Segment Start: Data for review

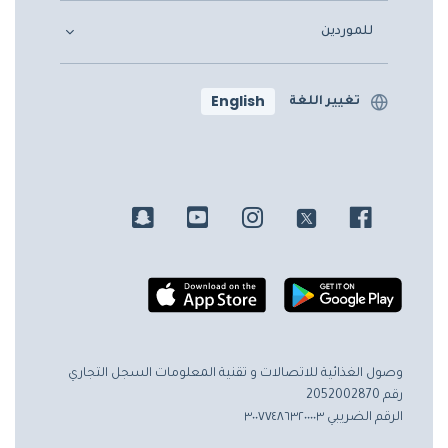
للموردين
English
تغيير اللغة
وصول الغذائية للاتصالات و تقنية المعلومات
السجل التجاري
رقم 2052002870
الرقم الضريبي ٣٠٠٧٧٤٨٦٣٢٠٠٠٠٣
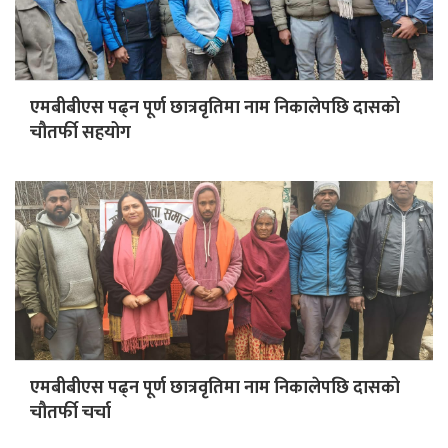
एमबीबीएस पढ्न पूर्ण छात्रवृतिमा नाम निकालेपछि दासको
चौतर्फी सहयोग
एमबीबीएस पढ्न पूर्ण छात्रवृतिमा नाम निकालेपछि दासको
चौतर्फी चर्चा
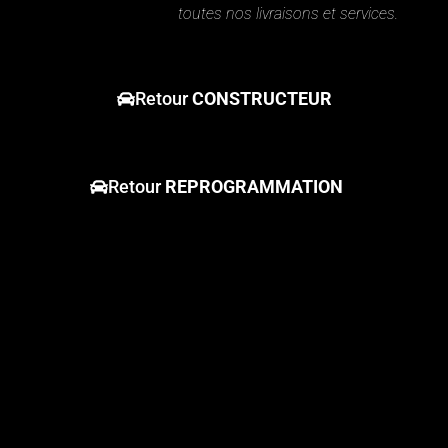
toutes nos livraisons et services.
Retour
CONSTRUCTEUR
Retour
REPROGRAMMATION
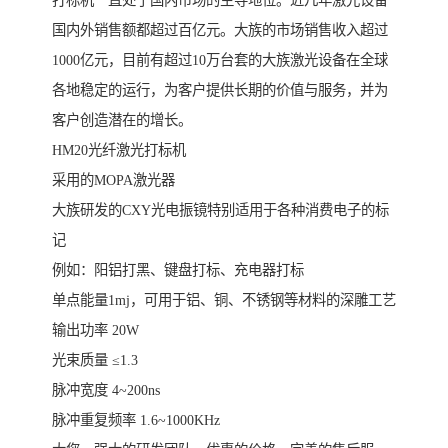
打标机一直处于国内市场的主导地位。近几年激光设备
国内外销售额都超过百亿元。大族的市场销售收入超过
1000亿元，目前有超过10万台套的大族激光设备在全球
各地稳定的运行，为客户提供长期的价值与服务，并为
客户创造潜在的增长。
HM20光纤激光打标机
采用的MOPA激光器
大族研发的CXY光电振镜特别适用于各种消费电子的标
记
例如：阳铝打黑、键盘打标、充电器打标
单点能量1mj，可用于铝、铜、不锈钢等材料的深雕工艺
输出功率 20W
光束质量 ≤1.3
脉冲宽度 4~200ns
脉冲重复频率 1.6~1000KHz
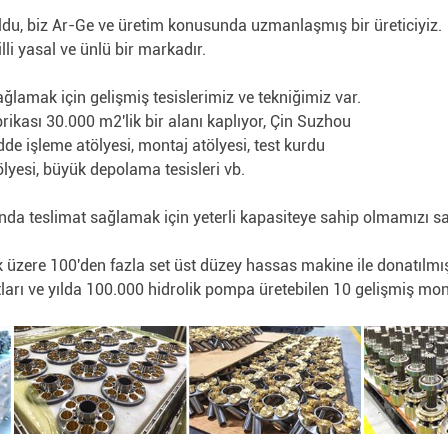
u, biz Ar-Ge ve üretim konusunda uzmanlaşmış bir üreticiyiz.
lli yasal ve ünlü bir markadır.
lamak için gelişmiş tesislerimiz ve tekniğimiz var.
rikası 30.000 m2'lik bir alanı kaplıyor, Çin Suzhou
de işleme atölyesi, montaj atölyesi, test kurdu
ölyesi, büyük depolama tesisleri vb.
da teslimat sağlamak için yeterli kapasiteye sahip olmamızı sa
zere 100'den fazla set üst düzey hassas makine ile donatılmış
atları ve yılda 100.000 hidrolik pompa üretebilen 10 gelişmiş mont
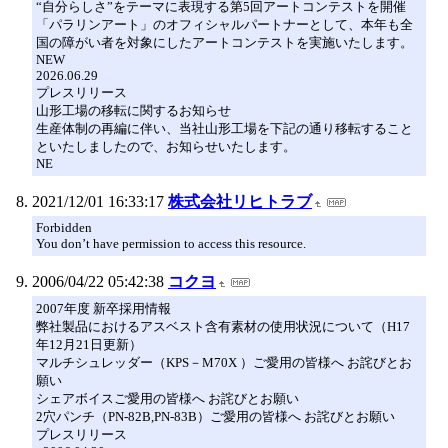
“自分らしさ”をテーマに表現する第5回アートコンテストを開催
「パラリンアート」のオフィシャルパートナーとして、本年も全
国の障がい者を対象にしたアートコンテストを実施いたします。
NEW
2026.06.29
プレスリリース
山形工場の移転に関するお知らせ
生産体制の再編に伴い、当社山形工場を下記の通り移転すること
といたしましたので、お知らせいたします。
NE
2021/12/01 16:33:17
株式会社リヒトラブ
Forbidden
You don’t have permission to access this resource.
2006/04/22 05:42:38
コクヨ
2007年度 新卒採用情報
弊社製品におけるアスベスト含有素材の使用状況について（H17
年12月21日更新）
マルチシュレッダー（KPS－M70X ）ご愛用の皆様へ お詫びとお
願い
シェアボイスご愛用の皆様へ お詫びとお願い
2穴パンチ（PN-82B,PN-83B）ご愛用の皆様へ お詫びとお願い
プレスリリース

Segment End: Data for review

◆ Task statement
Reproduce exactly the lines from the one containing "2021/12/01 16:33:17" through the last line of the records, both included, and nothing else.

◆ Task output
2021/12/01 16:33:17
株式会社リヒトラブ
Forbidden
You don’t have permission to access this resource.
2006/04/22 05:42:38
コクヨ
2007年度 新卒採用情報
弊社製品におけるアスベスト含有素材の使用状況について（H17
年12月21日更新）
マルチシュレッダー（KPS－M70X ）ご愛用の皆様へ お詫びとお
願い
シェアボイスご愛用の皆様へ お詫びとお願い
2穴パンチ（PN-82B,PN-83B）ご愛用の皆様へ お詫びとお願い
プレスリリース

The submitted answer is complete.